Il Signore lo possiamo riconoscere nel volto di poveri, abbandonati e stranieri

Omelia di Papa Francesco alla messa nell’anniversario della sua visita a Lampedusa nel 2013.

«La ricerca del volto di Dio è garanzia del buon esito del nostro viaggio attraverso questo mondo, che è un esodo verso la vera Terra Promessa, la Patria celeste. […] Il popolo d’Israele, descritto dal profeta Osea nella prima Lettura (cfr 10,1-3.7-8.12), all’epoca era un popolo smarrito, che aveva perso di vista la Terra Promessa e vagava nel deserto dell’iniquità. La prosperità e l’abbondante ricchezza avevano allontanato il cuore degli Israeliti dal Signore e l’avevano riempito di falsità e di ingiustizia. Si tratta di un peccato da cui anche noi, cristiani di oggi, non siamo immuni. […] L’appello di Osea ci raggiunge oggi come un rinnovato invito alla conversione, a volgere i nostri occhi al Signore per scorgere il suo volto.»

Lo ha detto Papa Francesco questa mattina nella cappella di Casa Santa Marta, dove ha celebrato una messa nell’anniversario della sua visita a Lampedusa nel 2013. Questa ricerca del volto di Dio è motivata da un desiderio di incontro personale con il Signore e la sua potenza che salva. Gli apostoli hanno avuto la grazia di incontrarlo fisicamente in Gesù, che li ha chiamati per nome guardandoli negli occhi. Questo incontro personale con Gesù è possibile anche per noi se lo riconosciamo nel volto dei poveri, degli ammalati, degli abbandonati e degli stranieri sul nostro cammino. Solo così l’incontro diventa anche tempo di grazia e di salvezza. Poi, il pontefice ricorda un episodio della sua visita a Lampedusa, da ascoltare pensando al monito sempre attuale “In verità io vi dico: tutto quello che avete fatto a uno solo di questi miei fratelli più piccoli, l’avete fatto a me” (Mt 25,40), che dovremmo usare tutti come punto fondamentale del nostro esame di coscienza.
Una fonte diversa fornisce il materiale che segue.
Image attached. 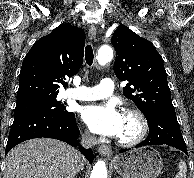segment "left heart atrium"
I'll list each match as a JSON object with an SVG mask.
<instances>
[{
    "instance_id": "1",
    "label": "left heart atrium",
    "mask_w": 194,
    "mask_h": 178,
    "mask_svg": "<svg viewBox=\"0 0 194 178\" xmlns=\"http://www.w3.org/2000/svg\"><path fill=\"white\" fill-rule=\"evenodd\" d=\"M122 114L112 104L88 105L82 108L81 118L94 133L116 137L122 131Z\"/></svg>"
}]
</instances>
«Ricordo quel giorno […]. Alcuni mi raccontavano le proprie storie, quanto avevano sofferto per arrivare lì. E c’erano degli interpreti. Uno raccontava cose terribili nella sua lingua, e l’interprete sembrava tradurre bene; ma questo parlava tanto e la traduzione era breve. “Mah – pensai – si vede che questa lingua per esprimersi ha dei giri più lunghi”. Quando sono tornato a casa, il pomeriggio, nella reception, c’era una […] che era figlia di etiopi. Capiva la lingua e aveva guardato alla tv l’incontro. E mi ha detto questo: “Senta, quello che il traduttore etiope Le ha detto non è nemmeno la quarta parte delle torture, delle sofferenze, che hanno vissuto loro”. Mi hanno dato la versione distillata. Questo succede oggi con la Libia […]. La guerra, sì, è brutta, lo sappiamo, ma voi non immaginate l’inferno che si vive lì, in quei lager di detenzione. E questa gente veniva soltanto con la speranza e di attraversare il mare.»